Inside an Agent’s Inbox by Heather Novak

One of the coolest things about being on my chapter board for Romance Writers of America is meeting so many AMAZING people! I have become friends with several agents, some to the point where we have lunch and talk about Gilmore Girls (#TeamJess), and thus I have gleaned some insider information. I will now share this insider information with you.

After a survey, the #1 most important rule, unanimously decided, is:



“But Heather-“


“What about…”


If you are invited to respond, or asked to revise and resubmit, then yes, respond accordingly (this means, respond with your revision.) If you have a question about the revise and resubmit, you can ask it clearly, kindly, and quickly.

I feel like I need to keep talking about not responding to a rejection, because it’s SO IMPORTANT. And this stands true for all genres. It’s pretty much the #1 piece of advice on every query and agent blog ever.

It doesn’t matter how many times you get, “I just didn’t connect” or “this just isn’t for me,” DO NOT RESPOND. Do not ask why. Do not pass go. Do not collect $200.

What do you do when you have no answers? Hire someone whose job it is to tell you what is working and what is not. This is not an agent’s job, unless they are YOUR agent. 

Hire a professional and get a freelance edit or manuscript critique. Also try sensitivity readers, beta readers, and wine. Lots…of…wine…

Ultimately, it could just be that there just isn’t a market for your book, and if agents can’t sell it, they don’t eat.  

Most importantly, never, ever tell an agent they’re wrong for not accepting you. It’s a small world. Don’t burn that bridge by responding.

*deep breath*

Okay, let’s continue.

2) Know what genre you write.

I’m not even kidding.

Before you send a query, before you give a pitch, know what genre your book is. If you’re not sure, you’re not ready to be querying. Here’s a basic list to get you started.

3) Here is a secret that agents cannot tell you, since no agent should ever ask you to spend money to get representation (RED FLAG). But, I’m going to tell you from my years in the field.

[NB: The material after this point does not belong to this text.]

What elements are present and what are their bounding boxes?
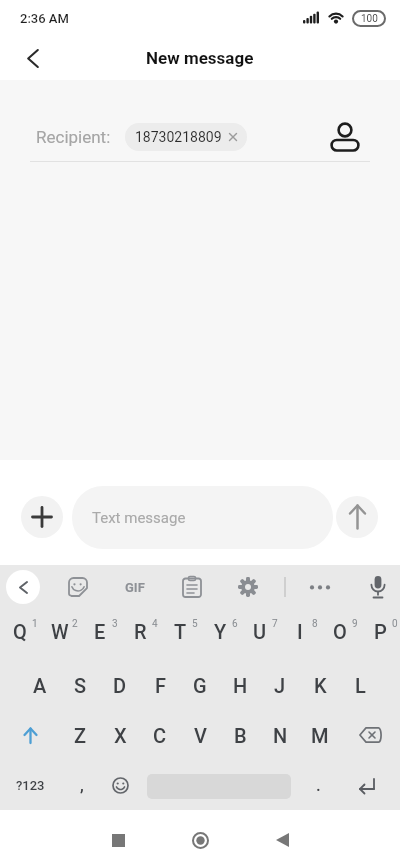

You really need to get that manuscript professionally edited, as much as you can within your budget, before you query.

Don’t balk. Read this blog by John M. Cusick – “Publishers Don’t Want Good Books.”

The market is REALLY tough right now. It’s not good enough to be good anymore. It’s not even good enough to be great. You have to be FANTASTIC. 

There are always exceptions, always. But if you want the best shot at the best agents, find a professional editor with the most experience you can. If you can’t? Find a trusted friend. Have at least one other person read your book. AT LEAST.

4) Don’t be racist. WHY IS THIS EVEN SOMETHING I NEED TO ADD?! Get a sensitivity reader, get an editor, do whatever you need to do to check yourself. (If your book is dealing with racism, make sure you have at least one sensitivity reader.)

5) FORCED OR COERCED SEX IS NEVER OKAY BETWEEN THE HERO AND HEROINE. That’s not romance, that’s a crime. Why is this even something I need to mention? We have a responsibility to teach people about consent. If you need help figuring out how to write consent, let me know! I’ll hook you up with some amazing resources.

6) Do not stalk the agents in the bathroom. Or grocery store. Or restaurant. Or on Twitter…(oops, I kinda failed at that one…) 

Just say no.

Walk away.

Also, be respectful of their personal space. The last conference I was at (not an RWA conference), I was talking to an agent who had to hide behind me – BEHIND ME – so we could have a conversation without someone interrupting. It was like hanging out with a famous person.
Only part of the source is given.